BRRI Dhan-29 along with an IRRI variety IR-64 and a Filipino variety RC-28 have gone through the process in which these three were genetically engineered to have greater expressions of corn gene responsible for producing beta carotene.
The GE technology was first applied by Prof Ingo Potrykus, then at the Institute for Plant Sciences, Swiss Federal Institute of Technology, and Prof Peter Beyer of the University of Freiburg, Germany.
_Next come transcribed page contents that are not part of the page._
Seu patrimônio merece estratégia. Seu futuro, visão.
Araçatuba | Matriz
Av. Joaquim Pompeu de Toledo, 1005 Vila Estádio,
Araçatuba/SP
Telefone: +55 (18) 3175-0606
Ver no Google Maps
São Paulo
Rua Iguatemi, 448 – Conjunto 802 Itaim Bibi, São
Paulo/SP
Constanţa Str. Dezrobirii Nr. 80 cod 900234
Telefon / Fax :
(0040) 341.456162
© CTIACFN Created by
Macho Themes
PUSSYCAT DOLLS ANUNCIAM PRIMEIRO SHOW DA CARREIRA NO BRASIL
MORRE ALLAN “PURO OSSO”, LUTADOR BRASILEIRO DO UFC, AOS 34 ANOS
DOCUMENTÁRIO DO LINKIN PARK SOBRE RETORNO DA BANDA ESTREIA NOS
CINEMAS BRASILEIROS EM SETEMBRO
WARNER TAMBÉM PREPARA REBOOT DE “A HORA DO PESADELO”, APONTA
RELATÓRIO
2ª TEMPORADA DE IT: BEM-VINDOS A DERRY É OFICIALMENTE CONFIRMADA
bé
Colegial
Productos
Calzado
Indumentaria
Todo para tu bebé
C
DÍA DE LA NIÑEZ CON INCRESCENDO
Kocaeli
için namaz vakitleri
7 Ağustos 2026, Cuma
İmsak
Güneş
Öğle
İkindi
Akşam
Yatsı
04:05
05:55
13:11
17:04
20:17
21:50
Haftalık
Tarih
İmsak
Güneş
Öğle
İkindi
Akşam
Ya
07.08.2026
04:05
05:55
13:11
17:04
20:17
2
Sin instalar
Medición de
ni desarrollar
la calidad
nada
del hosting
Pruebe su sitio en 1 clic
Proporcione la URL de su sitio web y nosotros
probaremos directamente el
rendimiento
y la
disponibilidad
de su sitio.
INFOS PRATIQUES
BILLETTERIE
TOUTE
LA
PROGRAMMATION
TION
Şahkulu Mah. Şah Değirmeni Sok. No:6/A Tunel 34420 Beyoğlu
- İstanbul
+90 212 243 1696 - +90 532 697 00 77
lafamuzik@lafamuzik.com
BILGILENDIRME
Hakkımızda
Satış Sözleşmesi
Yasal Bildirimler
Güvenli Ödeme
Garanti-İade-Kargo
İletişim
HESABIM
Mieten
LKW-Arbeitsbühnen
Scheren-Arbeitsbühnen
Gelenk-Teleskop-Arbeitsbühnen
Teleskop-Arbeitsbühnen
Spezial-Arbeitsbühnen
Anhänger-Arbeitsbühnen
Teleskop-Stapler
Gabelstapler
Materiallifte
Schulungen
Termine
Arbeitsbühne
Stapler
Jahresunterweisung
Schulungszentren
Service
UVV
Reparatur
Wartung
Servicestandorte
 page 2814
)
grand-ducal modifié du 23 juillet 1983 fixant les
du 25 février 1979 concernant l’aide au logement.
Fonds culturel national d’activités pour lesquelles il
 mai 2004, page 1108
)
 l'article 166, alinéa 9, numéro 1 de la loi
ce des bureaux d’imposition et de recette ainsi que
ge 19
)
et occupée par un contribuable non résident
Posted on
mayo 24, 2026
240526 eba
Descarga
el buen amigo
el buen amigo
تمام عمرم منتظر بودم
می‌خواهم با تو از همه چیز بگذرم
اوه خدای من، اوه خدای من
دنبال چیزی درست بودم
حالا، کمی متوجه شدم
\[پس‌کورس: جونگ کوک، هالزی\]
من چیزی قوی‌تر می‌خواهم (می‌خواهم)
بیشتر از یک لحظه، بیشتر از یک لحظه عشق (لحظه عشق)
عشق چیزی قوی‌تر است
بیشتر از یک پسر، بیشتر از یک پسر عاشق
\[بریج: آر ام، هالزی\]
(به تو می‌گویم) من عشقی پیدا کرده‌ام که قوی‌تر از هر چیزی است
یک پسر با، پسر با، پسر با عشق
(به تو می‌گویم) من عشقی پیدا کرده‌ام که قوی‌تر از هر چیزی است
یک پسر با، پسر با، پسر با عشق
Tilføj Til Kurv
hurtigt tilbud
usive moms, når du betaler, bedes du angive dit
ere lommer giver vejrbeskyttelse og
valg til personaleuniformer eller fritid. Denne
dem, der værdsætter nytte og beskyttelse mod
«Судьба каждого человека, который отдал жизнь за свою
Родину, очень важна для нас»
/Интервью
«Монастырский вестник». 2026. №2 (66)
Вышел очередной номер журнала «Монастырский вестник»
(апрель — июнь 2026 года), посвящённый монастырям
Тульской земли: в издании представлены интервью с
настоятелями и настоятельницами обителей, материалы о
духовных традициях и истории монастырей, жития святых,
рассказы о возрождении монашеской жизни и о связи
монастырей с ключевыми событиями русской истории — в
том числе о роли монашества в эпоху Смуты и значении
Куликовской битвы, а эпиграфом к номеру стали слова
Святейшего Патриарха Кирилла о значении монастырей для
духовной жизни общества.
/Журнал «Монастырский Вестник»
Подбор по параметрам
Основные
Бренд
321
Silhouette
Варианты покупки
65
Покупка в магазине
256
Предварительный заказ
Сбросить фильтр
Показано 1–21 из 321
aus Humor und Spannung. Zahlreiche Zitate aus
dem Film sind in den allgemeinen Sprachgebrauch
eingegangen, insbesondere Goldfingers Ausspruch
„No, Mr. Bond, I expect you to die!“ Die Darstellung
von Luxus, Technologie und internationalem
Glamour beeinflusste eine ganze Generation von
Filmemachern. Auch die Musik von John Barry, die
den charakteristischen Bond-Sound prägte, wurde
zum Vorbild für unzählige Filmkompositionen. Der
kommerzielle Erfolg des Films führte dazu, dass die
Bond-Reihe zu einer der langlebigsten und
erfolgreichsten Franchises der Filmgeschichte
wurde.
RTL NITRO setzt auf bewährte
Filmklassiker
Their insertion of beta carotene-enriched gene from daffodil to rice caught world attention back in late '90s, and the rice became known as Golden Rice. After years of scientific research and experiments IRRI found it more rewarding to transfer the beta carotene gene to rice from corn than daffodil.
Seattle-based Bill and Melinda Gates Foundation, which on April 13 sanctioned a grant of over $10 million to IRRI to fund, develop and evaluate Golden Rice varieties for Bangladesh and the Philippines, expects that Golden Rice variety of BRRI Dhan-29 will be ready for regulatory approval by 2015.